The Court recognized the General Assembly’s ability to alter the common law, but held it may not do so in a manner which would run afoul of the separation of powers clause. The defendants had cited to other statutes which limit common law liability, arguing that if this section were invalidated, they too must also be declared unconstitutional. These acts (such as the portions of the Recreational Use of Land and Water Areas Act and Good Samaritan Act), however, do not require a court to reduce a jury’s award of noneconomic damages, irrespective of the facts of the case.

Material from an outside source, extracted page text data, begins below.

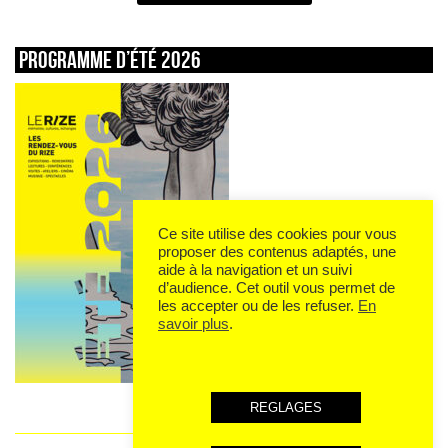
Programme d’été 2026
Ce site utilise des cookies pour vous
proposer des contenus adaptés, une
aide à la navigation et un suivi
d’audience. Cet outil vous permet de
les accepter ou de les refuser.
En
savoir plus
.
REGLAGES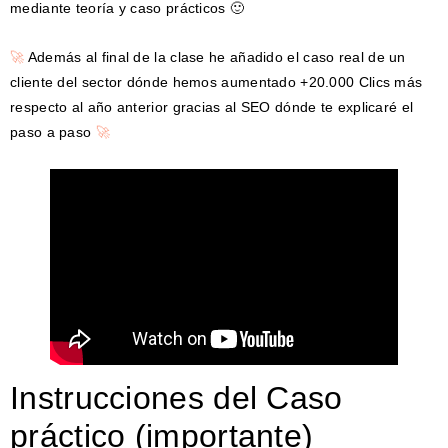
mediante teoría y caso prácticos 🙂
🚀
Además al final de la clase he añadido el caso real de un
cliente del sector dónde hemos aumentado +20.000 Clics más
respecto al año anterior gracias al SEO dónde te explicaré el
paso a paso
🚀
Instrucciones del Caso
práctico (importante)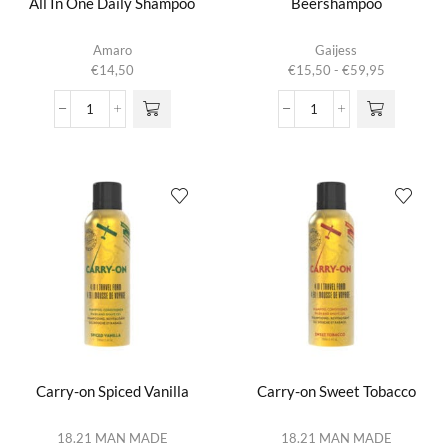
All In One Daily Shampoo
Beershampoo
Dit product
Amaro
Gaijess
heeft
Prijsklasse:
€
14,50
€
15,50
-
€
59,95
meerdere
€15,50
variaties.
tot
All
Beershampoo
Deze optie
€59,95
In
aantal
kan gekozen
One
worden op de
Daily
productpagina
Shampoo
aantal
Carry-on Spiced Vanilla
Carry-on Sweet Tobacco
18.21 MAN MADE
18.21 MAN MADE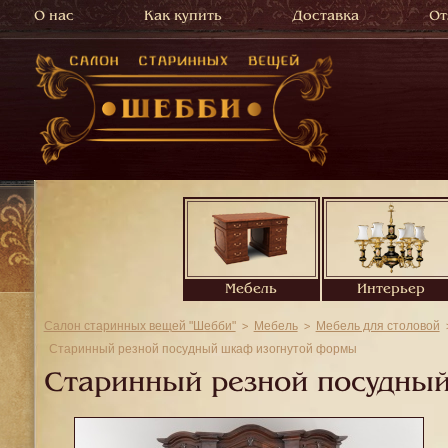
О нас
Как купить
Доставка
От
Мебель
Интерьер
Салон старинных вещей "Шебби"
Мебель
Мебель для столовой
Старинный резной посудный шкаф изогнутой формы
Старинный резной посудны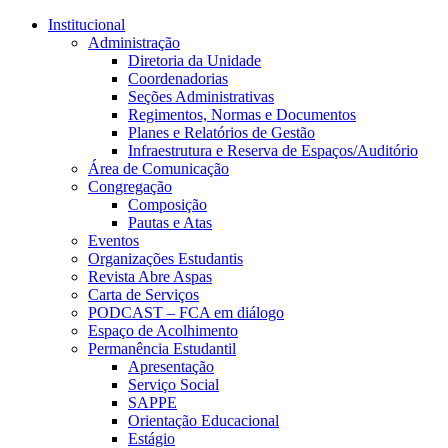
Conteúdo principal
Menu principal
Rodapé
Institucional
Administração
Diretoria da Unidade
Coordenadorias
Seções Administrativas
Regimentos, Normas e Documentos
Planes e Relatórios de Gestão
Infraestrutura e Reserva de Espaços/Auditório
Área de Comunicação
Congregação
Composição
Pautas e Atas
Eventos
Organizações Estudantis
Revista Abre Aspas
Carta de Serviços
PODCAST – FCA em diálogo
Espaço de Acolhimento
Permanência Estudantil
Apresentação
Serviço Social
SAPPE
Orientação Educacional
Estágio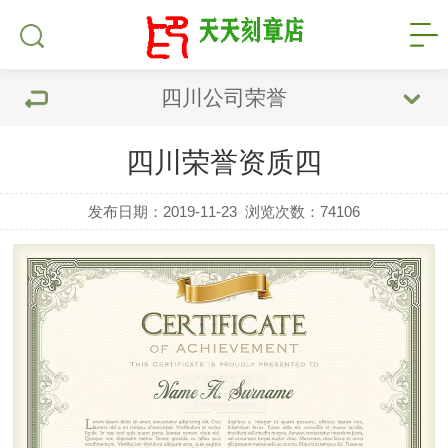
四川公司荣誉
四川荣誉资质四
发布日期：2019-11-23
浏览次数：
74106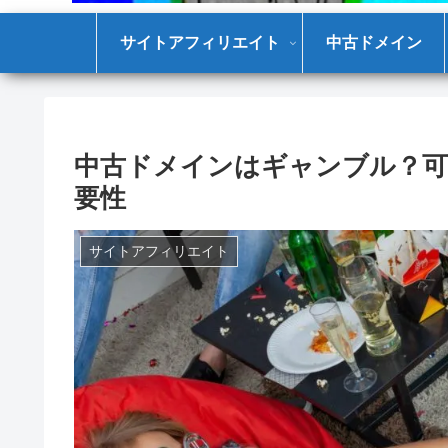
サイトアフィリエイト
中古ドメイン
中古ドメインはギャンブル？可
要性
サイトアフィリエイト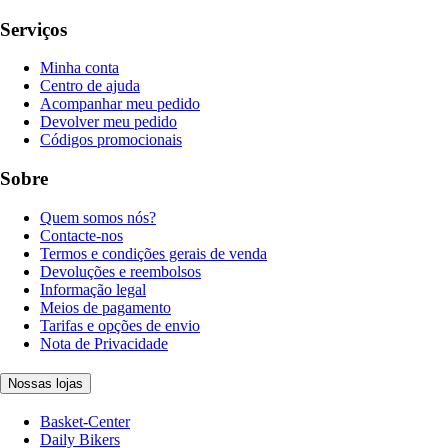
Serviços
Minha conta
Centro de ajuda
Acompanhar meu pedido
Devolver meu pedido
Códigos promocionais
Sobre
Quem somos nós?
Contacte-nos
Termos e condições gerais de venda
Devoluções e reembolsos
Informação legal
Meios de pagamento
Tarifas e opções de envio
Nota de Privacidade
Nossas lojas
Basket-Center
Daily Bikers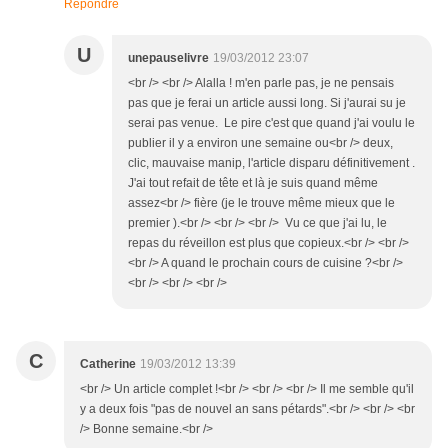
Répondre
U
unepauselivre
19/03/2012 23:07
<br /> <br /> Alalla ! m'en parle pas, je ne pensais
pas que je ferai un article aussi long. Si j'aurai su je
serai pas venue. Le pire c'est que quand j'ai voulu le
publier il y a environ une semaine ou<br /> deux,
clic, mauvaise manip, l'article disparu définitivement .
J'ai tout refait de tête et là je suis quand même
assez<br /> fière (je le trouve même mieux que le
premier ).<br /> <br /> <br /> Vu ce que j'ai lu, le
repas du réveillon est plus que copieux.<br /> <br />
<br /> A quand le prochain cours de cuisine ?<br />
<br /> <br /> <br />
C
Catherine
19/03/2012 13:39
<br /> Un article complet !<br /> <br /> <br /> Il me semble qu'il
y a deux fois "pas de nouvel an sans pétards".<br /> <br /> <br
/> Bonne semaine.<br />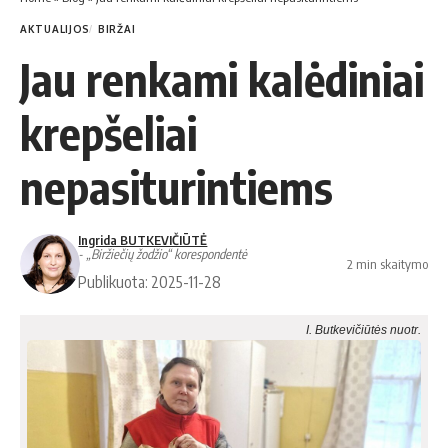
AKTUALIJOS
BIRŽAI
Jau renkami kalėdiniai
krepšeliai
nepasiturintiems
Ingrida BUTKEVIČIŪTĖ
- „Biržiečių žodžio“ korespondentė
2 min skaitymo
Publikuota: 2025-11-28
I. Butkevičiūtės nuotr.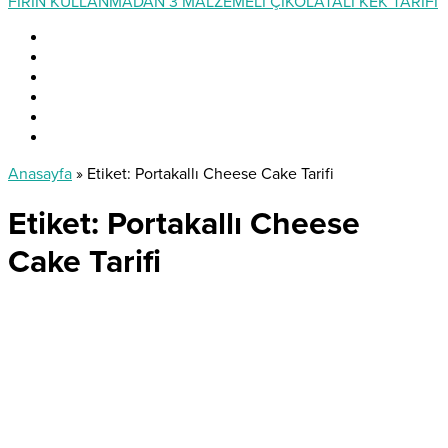
FIRIN KULLANMADAN 3 MALZEMELİ ÇİKOLATALI KEK TARİFİ
Anasayfa
»
Etiket: Portakallı Cheese Cake Tarifi
Etiket:
Portakallı Cheese
Cake Tarifi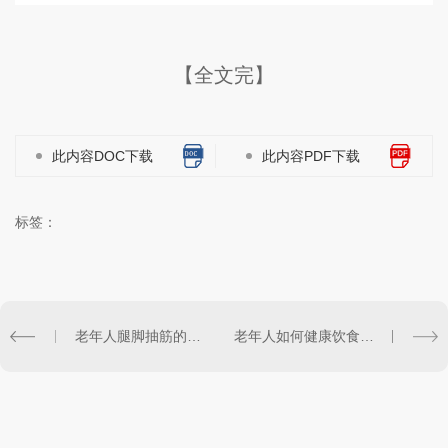
【全文完】
此内容DOC下载
此内容PDF下载
标签：
老年人腿脚抽筋的原因、解决办法及危害！
老年人如何健康饮食才能预防消化不良？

The Court also examined statutes from other states which limit noneconomic damages. The defense argued the limits in the Illinois caps were “well within the range of reasonable limits adopted by (other) states.” However, the Court noted that such limitations vary widely (focusing on California and Florida), and that the Court refrained from deciding whether a particular limit is in fact reasonable. Rather, the Court found that regardless of whether the limits are reasonable, this provision still runs afoul of the constitution, noting that an “everybody is doing it” standard is not the proper litmus test.

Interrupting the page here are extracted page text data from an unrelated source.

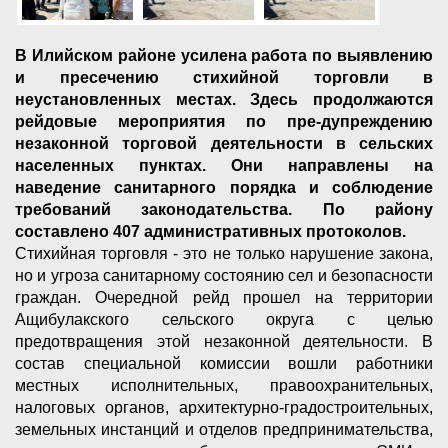
В Илийском районе усилена работа по выявлению
и пресечению стихийной торговли в
неустановленных местах. Здесь продолжаются
рейдовые мероприятия по пре-дупреждению
незаконной торговой деятельности в сельских
населенных пунктах. Они направлены на
наведение санитарного порядка и соблюдение
требований законодательства. По району
составлено 407 административных протоколов.
Стихийная торговля - это не только нарушение закона,
но и угроза санитарному состоянию сел и безопасности
граждан. Очередной рейд прошел на территории
Ащибулакского сельского округа с целью
предотвращения этой незаконной деятельности. В
состав специальной комиссии вошли работники
местных исполнительных, правоохранительных,
налоговых органов, архитектурно-градостроительных,
земельных инстанций и отделов предпринимательства,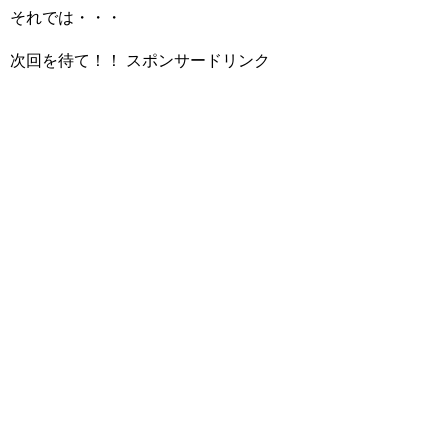
それでは・・・
次回を待て！！
スポンサードリンク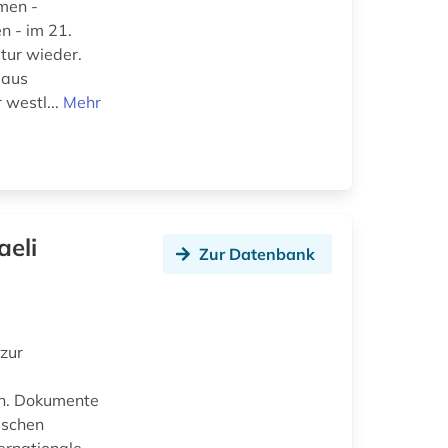
men -
n - im 21.
ltur wieder.
 aus
 westl...
Mehr
aeli
Zur Datenbank
zur
en. Dokumente
ischen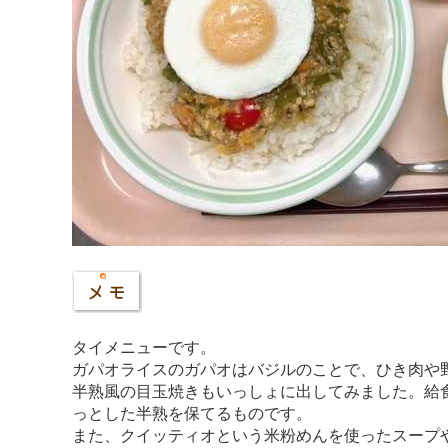
タイメニューです。
ガパオライスのガパオはバジルのことで、ひき肉や
半熟風の目玉焼きもいっしょに出してみました。給
っとした半熟を保てるものです。
また、クイッティオという米粉めんを使ったスープ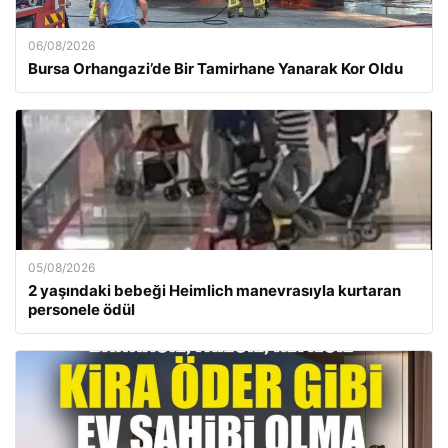
06/08/2026
Bursa Orhangazi’de Bir Tamirhane Yanarak Kor Oldu
05/08/2026
2 yaşındaki bebeği Heimlich manevrasıyla kurtaran
personele ödül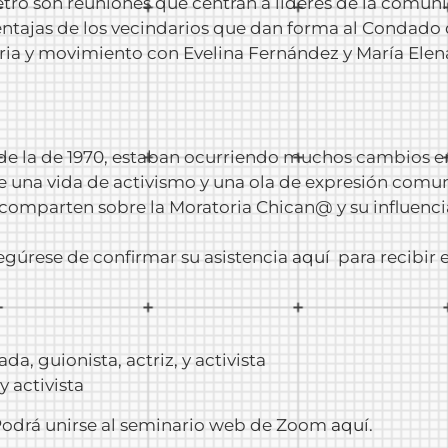
tro son reuniones que centran a líderes de la comun
as ventajas de los vecindarios que dan forma al Condad
ia y movimiento con Evelina Fernández y María Elena 
s de la de 1970, estaban ocurriendo muchos cambios 
una vida de activismo y una ola de expresión comunit
comparten sobre la Moratoria Chican@ y su influenci
segúrese de confirmar su asistencia
aquí
para recibir e
da, guionista, actriz, y activista
y activista
 Podrá unirse al seminario web de Zoom
aquí
.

The dissent criticized the majority opinion as being rushed, contending that while it purports to defend the constitution, it stands as an obstacle to the legislature’s efforts to find an answer to the “healthcare crisis.” The dissent implied that the majority opinion is an affront to the health-care reform efforts of the Obama Administration. The majority denied this contention, criticizing the dissent for what it deemed to be “emotional and political rhetoric.”
In fact, the concurrence/dissent spent a significant portion of the opinion outlining the Obama administration’s efforts at passing a health care reform act. However, it also echoed the defense’s essential arguments that (1) other states have limits, and (2) if this statute is found unconstitutional, then so must other similar acts be declared unconstitutional. The dissent argued that this ruling represents an impermissible encroachment upon the inherent power of the judiciary to correct jury verdicts through remittitur. The dissent also argued that the Plaintiffs lacked standing in this matter, a charge that the majority opinion stated was ineffective and decided not to address. The dissent’s basic point with respect to standing and ripeness was that none of the Plaintiffs in any of the consolidated cases had yet prevailed in the medical malpractice claims.

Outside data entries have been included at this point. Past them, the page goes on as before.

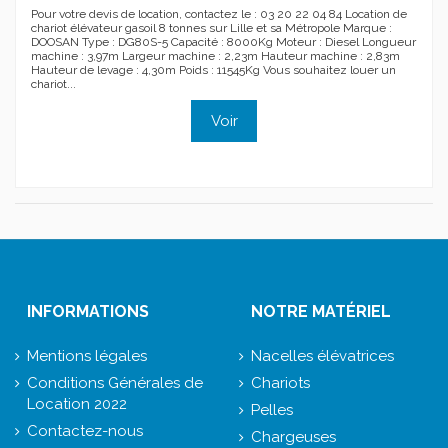
Pour votre devis de location, contactez le : 03 20 22 04 84 Location de
chariot élévateur gasoil 8 tonnes sur Lille et sa Métropole Marque :
DOOSAN Type : DG80S-5 Capacité : 8000Kg Moteur : Diesel Longueur
machine : 3,97m Largeur machine : 2,23m Hauteur machine : 2,83m
Hauteur de levage : 4,30m Poids : 11545Kg Vous souhaitez louer un
chariot...
Voir
INFORMATIONS
NOTRE MATÉRIEL
Mentions légales
Nacelles élévatrices
Conditions Générales de
Chariots
Location 2022
Pelles
Contactez-nous
Chargeuses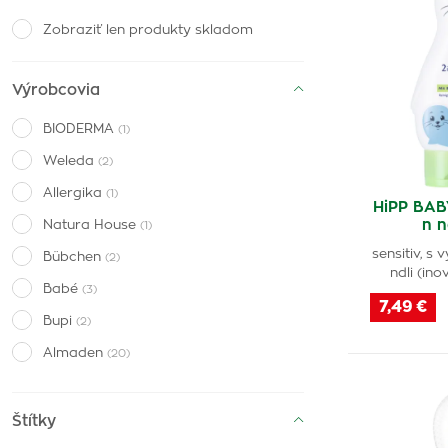
Zobraziť len produkty skladom
Výrobcovia
BIODERMA
(1)
Weleda
(2)
Allergika
(1)
HiPP BA
n n
Natura House
(1)
sensitiv, s
Bübchen
(2)
ndli (ino
Babé
(3)
7,49 €
Bupi
(2)
Almaden
(20)
Štítky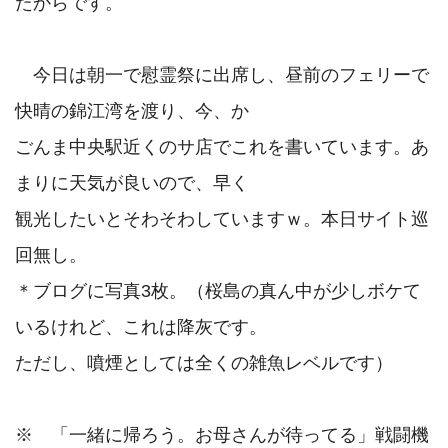
たからです。

　今日は朝一で慰霊祭に出席し、昼前のフェリーで
快晴の錦江湾を渡り、今、か

ごんま中央駅近くのサ店でこれを書いています。あ
まりに天気が良いので、早く

観光したいとそわそわしていますｗ。本日サイト巡
回無し。

＊ブログに写真3枚。（桜島の真ん中が少しボケて
いるけれど、これは降灰です。

ただし、噴煙としては全くの雑魚レベルです）

※　「一緒に帰ろう。お母さんが待ってる」戦闘機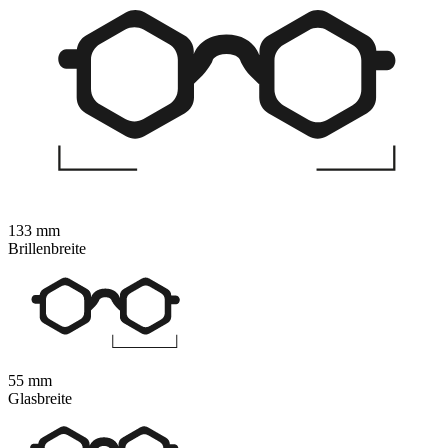
133 mm
Brillenbreite
55 mm
Glasbreite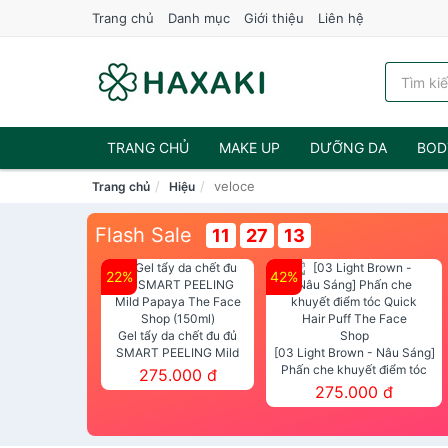
Trang chủ
Danh mục
Giới thiệu
Liên hệ
TRANG CHỦ
MAKE UP
DƯỠNG DA
BOD
veloce
Trang chủ
Hiệu
NƯỚC HOA
Flash Sale
11
27
13
22%
42%
Gel tẩy da chết đu đủ
SMART PEELING Mild
[03 Light Brown - Nâu Sáng]
Papaya The Face Shop
Phấn che khuyết điểm tóc
275.000 đ
(150ml)
Quick Hair Puff The Face Shop
275.000 đ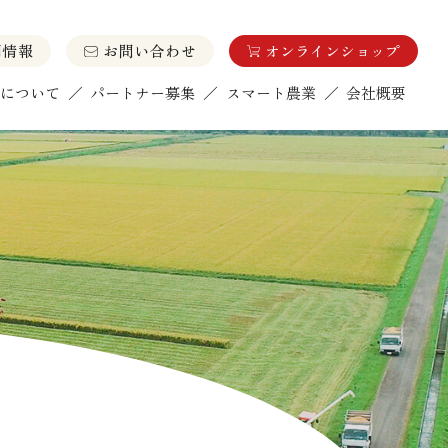
用情報
お問い合わせ
オンラインショップ
について
／
パートナー募集
／
スマート農業
／
会社概要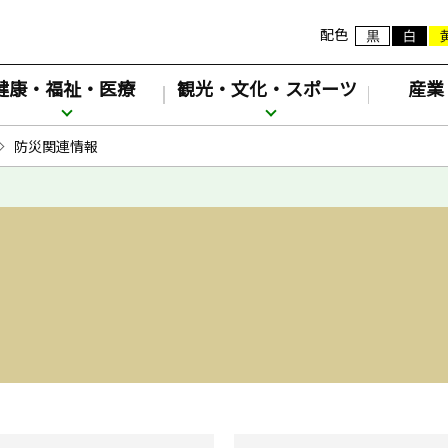
配色
健康・福祉・医療
観光・文化・スポーツ
産業
防災関連情報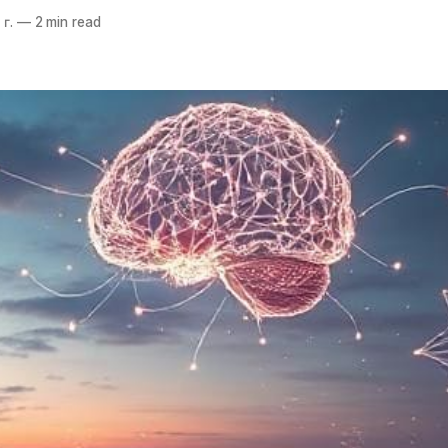
г.
—
2 min read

In addressing the majority’s reliance on the principles found within the Best decision (i.e., the separation of powers), the dissent stated that while it is admirable not to do something just because others are doing it, “it can be no dishonor to learn from others when they speak good sense.” The dissent acknowledged that the Court must allow the legislature to enact its constitutional powers to make, amend, alter, and abolish the laws of the state. The dissent contended that the act limiting noneconomic damages in medical malpractice claims will in no way usurp the judiciary’s powers. The dissent relied on the rulings of other states which have upheld the constitutionality of similar statutes.
While the central issue was of the opion the caps on non-economic damages in medical malpractice, the majority struck down the rest of the legislation on inseverability grounds, but stated that the General Assembly could reenact any other provision it deemed appropriate. The entire act, found at section 2-1706.5 of the Code of Civil Procedure, was adopted as part of Public Act 94-677. For purposes of this ruling, the Court issued no opinion on the other components of the Act.